**HOW TO COMPLETE THIS TASK**. An exact transcript of every entry is required, without any of the pictures.

=-=-=-=-=

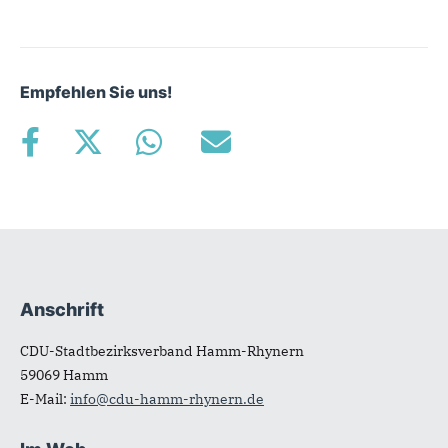
Empfehlen Sie uns!
Anschrift
Fußbereich
CDU-Stadtbezirksverband Hamm-Rhynern
59069
Hamm
E-Mail:
info@cdu-hamm-rhynern.de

=-=-=-=-=

**RESULT OF THE EXERCISE**.
Empfehlen Sie uns!
Anschrift
Fußbereich
CDU-Stadtbezirksverband Hamm-Rhynern
59069
Hamm
E-Mail:
info@cdu-hamm-rhynern.de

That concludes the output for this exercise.